In a friendship formed years ago as college freshmen, these two aging baby boomers stretch their companionship toward precarious limits along the way. Do opposites really attract? Miles, a divorced, frumpy, middle school English teacher, an anti-depressant-popping writer who’s waiting for word on his novel (“Three years of my life!”), lives a sort of quiet desperation, as does his best friend, Jack, who turns out to be an overtly oversexed, definite B-list actor caught in a time zone of “dudes,” “chicks,” and “let’s get some action.”

As they drive the California hills, Miles, in his professor-like orange convertible Saab, educates Jack on the finer points of wines and wine tasting. It turns out that Miles is more than just a wine connoisseur—he’s a Grand Master who will swiftly point out any weakness: "Quaffable but far from transcendent." He knows so much about wine but so little about women. On the other hand, Jack really couldn’t care less. His constant zest for female action and his positive outlook on life play against Miles’s determined seriousness. Both are unwittingly looking for something, and they both meet women: two beauties, who—major Hollywood surprise—seem to be about their own age and who just happen to know each other. Maya (Virginia Madsen) and Stephanie (Sandra Oh) and Miles and Jack seem to form a happy pseudo-four-some until something happens. That “something” changes the course of their four lives…or does it?
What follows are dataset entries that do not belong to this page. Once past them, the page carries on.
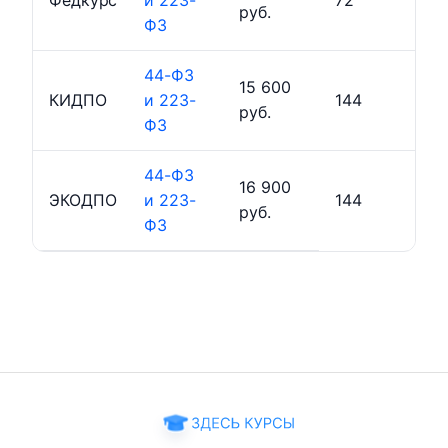
Федкурс
и 223-
72
руб.
ФЗ
44-ФЗ
15 600
КИДПО
и 223-
144
руб.
ФЗ
44-ФЗ
16 900
ЭКОДПО
и 223-
144
руб.
ФЗ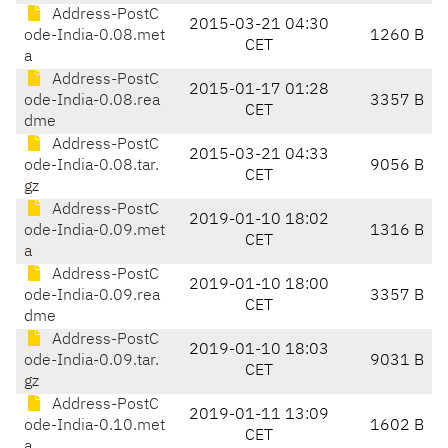
Address-PostC
2015-03-21 04:30
ode-India-0.08.met
1260 B
CET
a
Address-PostC
2015-01-17 01:28
ode-India-0.08.rea
3357 B
CET
dme
Address-PostC
2015-03-21 04:33
ode-India-0.08.tar.
9056 B
CET
gz
Address-PostC
2019-01-10 18:02
ode-India-0.09.met
1316 B
CET
a
Address-PostC
2019-01-10 18:00
ode-India-0.09.rea
3357 B
CET
dme
Address-PostC
2019-01-10 18:03
ode-India-0.09.tar.
9031 B
CET
gz
Address-PostC
2019-01-11 13:09
ode-India-0.10.met
1602 B
CET
a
While I didn’t find the movie all that comedic (although the line “Did you drink and dial?” really is funny), and I found the pace a bit slow to my liking, director Alexander Payne (Election, About Schmidt) put his MFA in filmmaking talents to good use, wisely choosing both producer Michael London (House of Sand and Fog, Thirteen) and a decent novel by Rex Pickett to work with. The writing and dialogue are realistic, and using California wineries as a backdrop was an excellent idea.

REPORT CARD: B-

One final note: complete frontal nudity and explicit sex scenes no longer require an X rating. I would not recommend this to teenagers—even if you go with an adult.